## WHAT YOU NEED TO DO
Although the records contain pictures, none belong in the copy: restate word for word only the lines from the one with "rnant périodes en" through the one with "۱۵۹ شب ایستادگی", both included.

## RECORDS FOR THE TASK
-=-=-=-=-

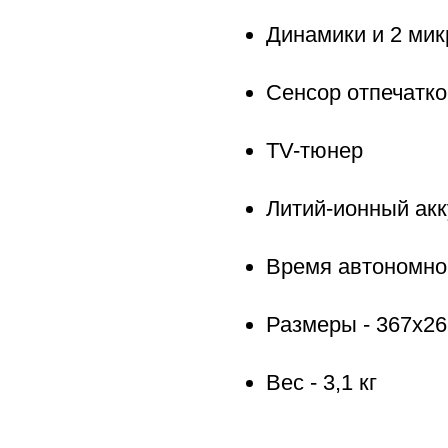
Динамики и 2 ми
Сенсор отпечатко
TV-тюнер
Литий-ионный ак
Время автономной
Размеры - 367x26
Вес - 3,1 кг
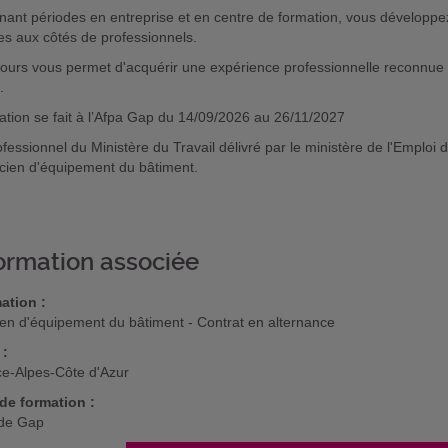
rnant périodes en entreprise et en centre de formation, vous dévelop
es aux côtés de professionnels.
ours vous permet d'acquérir une expérience professionnelle reconnue 
e.
ation se fait à l’Afpa Gap du 14/09/2026 au 26/11/2027
rofessionnel du Ministère du Travail délivré par le ministère de l'Emplo
ricien d'équipement du bâtiment.
ormation associée
ation :
cien d'équipement du bâtiment - Contrat en alternance
 :
e-Alpes-Côte d'Azur
de formation :
 de Gap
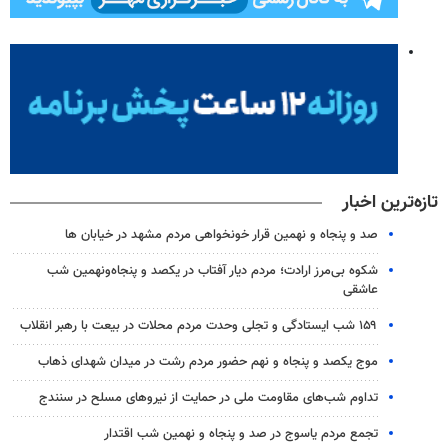
تازه‌ترین اخبار
صد و پنجاه و نهمین قرار خونخواهی مردم مشهد در خیابان ها
شکوه بی‌مرز ارادت؛ مردم دیار آفتاب در یکصد و پنجاه‌ونهمین شب
عاشقی
۱۵۹ شب ایستادگی و تجلی وحدت مردم محلات در بیعت با رهبر انقلاب
موج یکصد و پنجاه و نهم حضور مردم رشت در میدان شهدای ذهاب
تداوم شب‌های مقاومت ملی در حمایت از نیروهای مسلح در سنندج
تجمع مردم یاسوج در صد و پنجاه و نهمین شب اقتدار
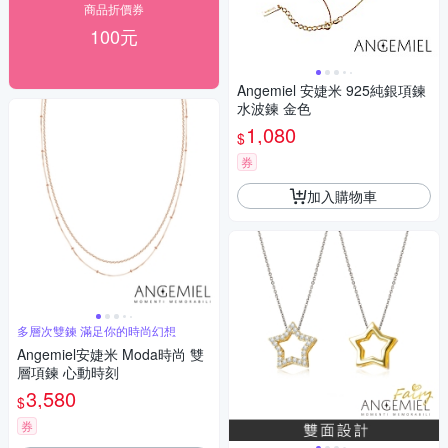
商品折價券
100元
Angemiel 安婕米 925純銀項鍊
水波鍊 金色
1,080
$
券
加入購物車
多層次雙鍊 滿足你的時尚幻想
Angemiel安婕米 Moda時尚 雙
層項鍊 心動時刻
3,580
$
券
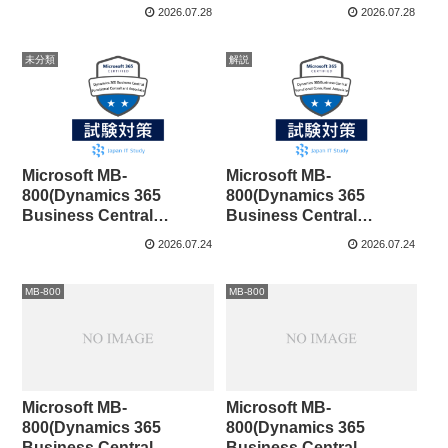
問題集
の資格取得攻略法を徹底
2026.07.28
2026.07.28
解説！
未分類
解説
Microsoft MB-
Microsoft MB-
800(Dynamics 365
800(Dynamics 365
Business Central
Business Central
Functional Consultant
Functional Consultant
2026.07.24
2026.07.24
Associate)問題集
Associate)の資格取得攻
略法を徹底解説！
MB-800
MB-800
Microsoft MB-
Microsoft MB-
800(Dynamics 365
800(Dynamics 365
Business Central
Business Central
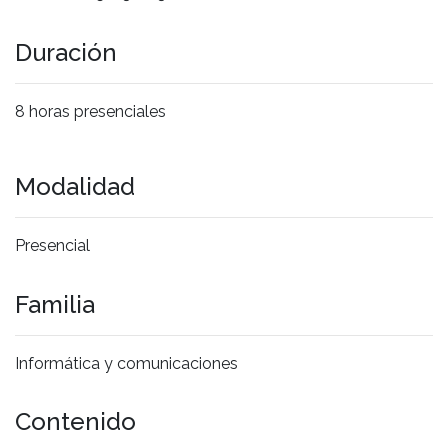
Duración
8 horas presenciales
Modalidad
Presencial
Familia
Informática y comunicaciones
Contenido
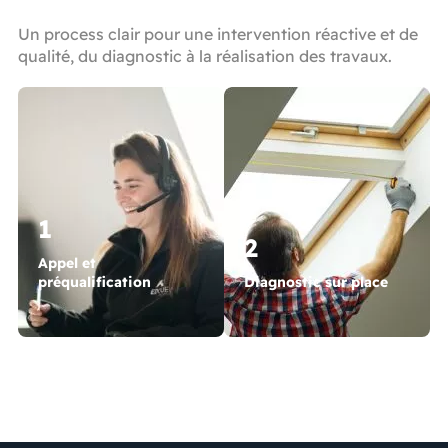
Un process clair pour une intervention réactive et de
qualité, du diagnostic à la réalisation des travaux.
1
2
Appel et
préqualification
Diagnostic sur place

-=-=-=-=-

## OUTPUT FOR THIS TASK
rnant périodes en entreprise et en centre de formation, vous dévelop
es aux côtés de professionnels.
ours vous permet d'acquérir une expérience professionnelle reconnue 
e.
ation se fait à l’Afpa Gap du 14/09/2026 au 26/11/2027
rofessionnel du Ministère du Travail délivré par le ministère de l'Emplo
ricien d'équipement du bâtiment.
ormation associée
ation :
cien d'équipement du bâtiment - Contrat en alternance
 :
e-Alpes-Côte d'Azur
de formation :
 de Gap
تازه‌ترین اخبار
صد و پنجاه و نهمین قرار خونخواهی مردم مشهد در خیابان ها
شکوه بی‌مرز ارادت؛ مردم دیار آفتاب در یکصد و پنجاه‌ونهمین شب
عاشقی
۱۵۹ شب ایستادگی و تجلی وحدت مردم محلات در بیعت با رهبر انقلاب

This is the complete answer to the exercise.